Cliff's Notes for COVID 19 or Virilogy for Dummies

The Phantom has been told his blogs are too long, digressive and require too much of the reader.
So here's his boiled down version of TWiV #645:

Michael Mina, MD, PhD

We can get out of this pandemic thing before the vaccines become available if we believe certain assertions which are likely true, but are as yet unproved:

#1 SARS COV-2 is only infectious briefly.  Michale Mina, MD PhD has said this on a couple of TWiV episodes:  He tells us who have the virus in their noses, throats and lungs are likely infectious to others for only a few days, like 3-7 days. 
During this infectious period they can be super spreaders or just ordinary spreaders and they make millions upon millions of infectious virus units (virions).
But once they pass through this phase, they are no risk to anyone else. They may make virions but only in the thousands which is not enough to infect most contacts.

#2. Detecting the patient who is breathing out millions of virions is best done with a low sensitivity test, which is sensitive enough to catch the big load of virus in the saliva but will miss the patient who only has thousands of virions in his mouth.  You really don't want to know about the non infectious patient: He can go to school or to the bar or fly on the airplane. You only want to know about the infectious guy who spreads the disease.

Why would you not care about the asymptomatic or pre-symptomatic person? Because if he does not become sick, it doesn't matter to him or to the rest of us, as long as he doesn't spread virus.  If he becomes sick, then you can use other more sensitive tests to confirm he is sick with COVID 19 if he seeks medical attention.

#3 We have on the shelf different versions of a test strip which can be used at home like a pregnancy test with results from saliva in 10 minutes.
According to  Mina, you could print these strips by the millions almost as easily as photocopying. 
Imagine if you could test kids at home or when they arrive at school each day with a cheap, 10 minute test and you send home or keep home the kids who are infectious but then move on with your day without masks, without contact tracing. 
You don't need contact tracing if you can test virtually everyone daily at home.

If all these things are true, then Mina is talking about a game changing approach.
If he is right, he should be talking to the powers that be.

So far Democratic Senators and Congressmen and Republican governors have ignored him or simply not heard of him.  

The system for making the bureaucracy aware of scientific advances or changes in thinking is apparently imperfect. 

The science and details are summarized by the excellent Medcram youtube:
https://www.youtube.com/watch?v=h7Sv_pS8MgQ&t=9s

There is a long form version now in the Atlantic:
https://www.theatlantic.com/health/archive/2020/08/how-to-test-every-american-for-covid-19-every-day/615217/?utm_source=newsletter&utm_medium=email&utm_campaign=atlantic-daily-newsletter&utm_content=20200814&silverid-ref=NjYzNDQ4NjU4MDY2S0

This Week's Truth

"It's the Infectivity, Stooopid."

Having listened assiduously to every "This Week In Virology" (TWiV) podcast since February, the Phantom has noticed that he has become, to his surprise, to some degree more educated than even his colleagues who are specialized and board certified in Infectious Disease (ID), in this one small niche of virology.

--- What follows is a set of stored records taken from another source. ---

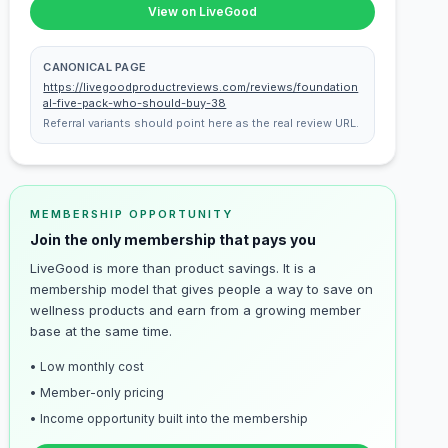
View on LiveGood
CANONICAL PAGE
https://livegoodproductreviews.com/reviews/foundation
al-five-pack-who-should-buy-38
Referral variants should point here as the real review URL.
MEMBERSHIP OPPORTUNITY
Join the only membership that pays you
LiveGood is more than product savings. It is a
membership model that gives people a way to save on
wellness products and earn from a growing member
base at the same time.
• Low monthly cost
• Member-only pricing
• Income opportunity built into the membership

At a Journal Club, where a very learned ID doctor spoke, the Phantom was surprised to hear this specialist embrace the idea that SARS CO-v-2 (the virus that causes COVID 19) is a blood borne virus--i.e. it has a significant viremic phase. The Phantom had heard the virologists of TWiV discuss this point on many occasions, the studies of trying to culture (with plaque assays) the virus from blood so he "knew the literature" as the ID doc did not. 

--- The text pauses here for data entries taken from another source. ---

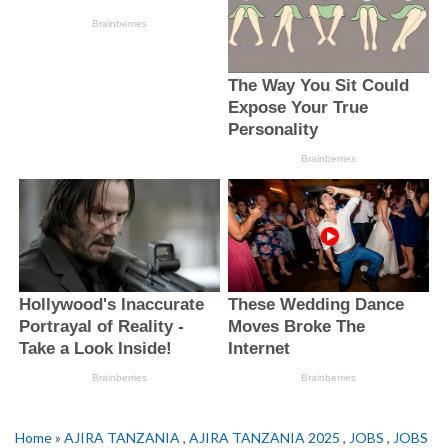
Home
»
AJIRA TANZANIA
,
AJIRA TANZANIA 2025
,
JOBS
,
JOBS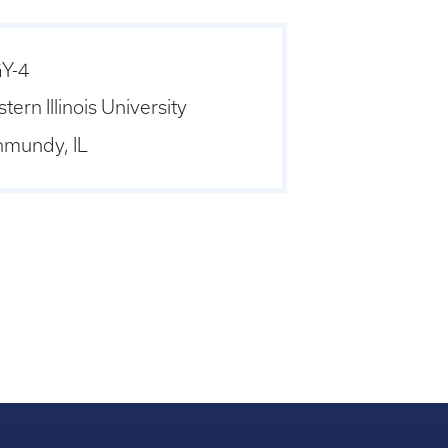
Y-4
stern Illinois University
nmundy, IL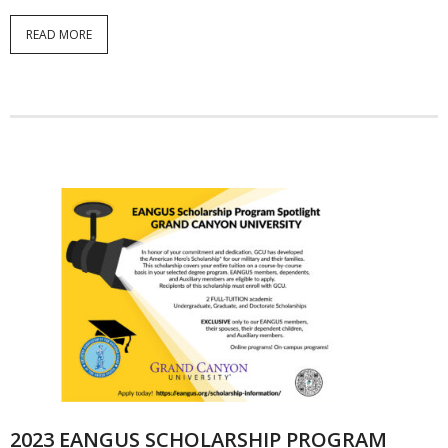
READ MORE
2023 EANGUS SCHOLARSHIP PROGRAM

The fact is, you could, too, if you had the time, because we are all learning it together now.

The thing about whether SARS COv-2 is blood borne is important because, typically, blood borne viruses elicit long term immunity if you survive them--measles being the classic example. But viruses which are not blood borne, like corona viruses, typically do not elicit long term immunity.

A small point but one which makes a larger point: Even the doctors who normally are up to date about infections are not up to date on COVID 19 because the news and concepts are changing too fast, and ID doctors are too busy to be listening to 4 hours of TWiV every week. But the Phantom can listen to every minute, because he has a smart phone and a bicycle and he goes for 2 hour bicycle rides four times a week and listens.

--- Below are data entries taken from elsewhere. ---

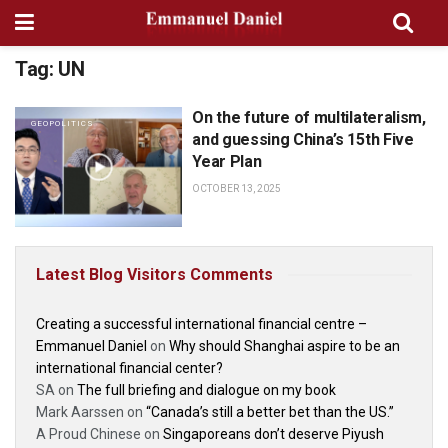
Tag:
UN
On the future of multilateralism,
GEOPOLITICS
and guessing China’s 15th Five
Year Plan
OCTOBER 13, 2025
Latest Blog Visitors Comments
Creating a successful international financial centre –
Emmanuel Daniel
on
Why should Shanghai aspire to be an
international financial center?
SA
on
The full briefing and dialogue on my book
Mark Aarssen
on
“Canada’s still a better bet than the US.”
A Proud Chinese
on
Singaporeans don’t deserve Piyush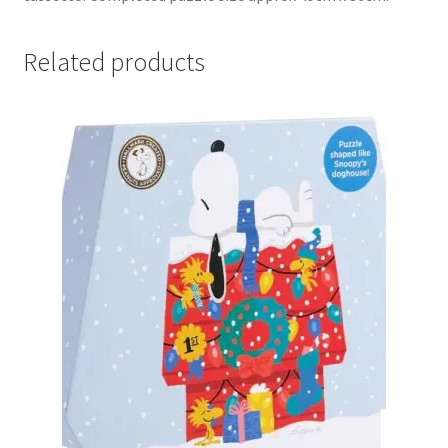
Related products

This does not make the Phantom an expert in virology, or immunology (although he does listen to the "Immune" podcast by the same crew.) But it does mean he has kept up with the shifting sands of what we know more than most doctors who are busier than the Phantom is right now.

So where are we now?
The latest TWiV episode (#645) begins with an update by the physician who sees lots of COVID 19 patients, Daniel Griffin. 
Dr. Griffin is important for the very reason he himself has disparaged in other doctors: He has seen a lot of patients with the disease and so his experience, his anecdotes are illuminating.  
Griffin managed to annoy a lot of docs by saying that he is purer than they are because he will not act based on "experience" but only on the basis of controlled, prospective, double blind studies--the gold standard of medical care or "evidence based medicine," as Griffin calls it. 
But as Dr. Siddhartha Murhurjee (author of "The Emperor of Disease") observed, there are never enough of these elegant, rigorous studies to guide thinking on the ward where daily a myriad of problems arise for which there are no studies yet published. You are always learning as you go along, as Griffin did when he "proned" his patients whose blood oxygen levels fell--rumor had it that if you turned them on their abdomens or sides,  lung blood flow improved, and, it worked, so Griffin recommended it, despite the lack of rigorous studies.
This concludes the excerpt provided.